Other picks & speculation in The Birdcage.

Svetlana Alexievich wins the 2015 Literature Nobel Prize!

Svetlana Alexievich wins the 2015 Literature Nobel Prize! Guys, let me have this one. This is the closest I ever came to getting it right. Did I wake up with a feeling Oates might win? Sure. Did none of my actual picks make it? Yeah. BUT LOOK AT THIS. I think we can agree I practically got it right. Also, I picked up 4 of her books from the library last weekend. HOW’s THAT FOR PRESCIENT. Meanwhile, if you want more than my desperate/sad gloating here’s a piece on Alexievich from last year’s New Yorker called “Nonfiction deserves a Nobel“, by Philip Gourevitch. Meanwhile, much as I was very happy about the award, the aftermath is starting to feel a bit like the aftermath of last year’s Nobel award. While last year, book journos were quick to proclaim the greatness of Modiano (I don’t agree), this year, they are wringing a kind of significance out of this award that I just don’t see. Gourevich and other reporters are understandably happy. But articles like Why Svetlana Alexievich’s Nobel Prize Is Good for Literature by Jonathon Sturgeon are unconvincing and bad. And I can see more of that to come.
alexievicg

Nobel Prize 2015: My picks.

So originally I planned on mostly just reposting my old 2014 picks (because I, uh, picked wrong, as always), but I did end up modifying them. I mean, look, I have become very impatient with the insistence of the Academy to elect good-but-not-great white or European writers. I always found that the best attitude is not “who should win it instead” – but “has the winner deserved it?” Because the pool of excellent & important writers who cannot all win it, is just too large. And opinions vary. I wrote a longish piece on Modiano in the wake of his win, you can read it here. He’s very good, but he’s just not Nobel material. None of his work really stands out from the larger body of French postwar literature that examines collective and personal memory. The best writer of the bunch is probably Claude Simon, with Jorge Semprún a close second, and writers like Jean Rouaud and Patrick Modiano following behind that. Simon is an undeniably great writer (a very deserving Nobel winner), and while Modiano is not following in his footsteps, following a different literary lineage, I would argue he’s not appreciably different enough to warrant a Nobel Prize while other writers languish. A French Nobel prize – how, after the already dubious (but at least interesting) election of Le Clèzio, could it not have gone to Yves Bonnefoy? Or 91 year old Michel Tournier, whose best work far outstrips Modiano’s best? Or if French language, why not Assia Djebar? She passed away this year and it’s a shame she never won Literature’s most prestigious award.

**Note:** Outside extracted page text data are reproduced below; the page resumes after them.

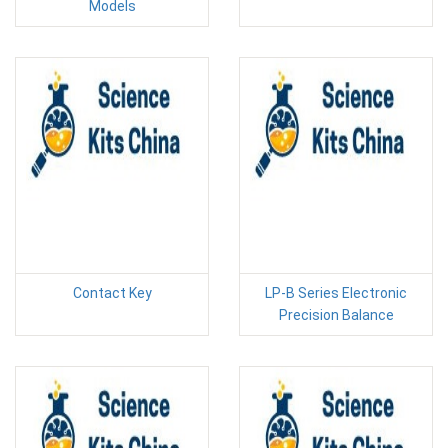
Models
Contact Key
LP-B Series Electronic
Precision Balance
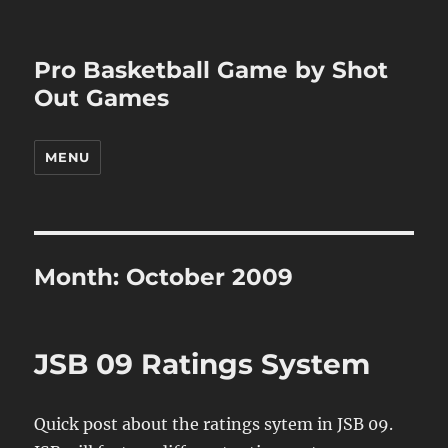
Pro Basketball Game by Shot
Out Games
MENU
Month:
October 2009
JSB 09 Ratings System
Quick post about the ratings sytem in JSB 09.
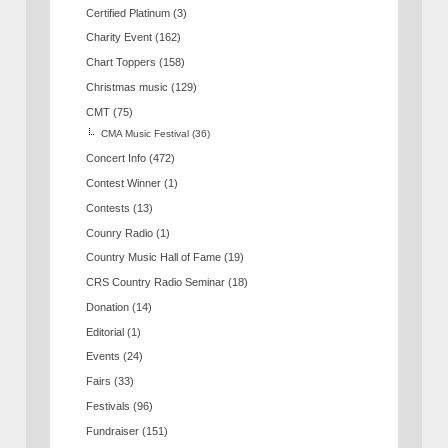
Certified Platinum
(3)
Charity Event
(162)
Chart Toppers
(158)
Christmas music
(129)
CMT
(75)
CMA Music Festival
(36)
Concert Info
(472)
Contest Winner
(1)
Contests
(13)
Counry Radio
(1)
Country Music Hall of Fame
(19)
CRS Country Radio Seminar
(18)
Donation
(14)
Editorial
(1)
Events
(24)
Fairs
(33)
Festivals
(96)
Fundraiser
(151)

And while we discuss whether another white or European writer should win it (Banville, Roth, Fosse, Oates are among the names I heard over the past weeks), we hear nothing about writers like Nigerian novelist Buchi Emecheta, who writes excellent novels about the female experience in a country between colonialism and modernity. She’s smart, good, popular and significant and yet people dare to name Philip Roth as a deserving writer. Or how about Guyanese novelist, poet and essayist Wilson Harris. Harris is 94 years old, and has not won a Nobel prize yet despite having written an important and inarguably excellent (and extensive) body of work that’s insightful, experimental, political and addictively readable. Why wasn’t he picked yet or why isn’t he at least being prominently discussed, especially since it felt a few years ago as if the academy was doing a tour of all the important writers that were on the brink of dying, giving the prize to deserving and old writers like Pinter, Lessing and Tranströmer. They are the kind of significant, excellent writers that we sometimes think must already have won it. In general, as I pointed out last year, the award appeared to settle into a “sure why not” pattern of boring but unobjectionable writers.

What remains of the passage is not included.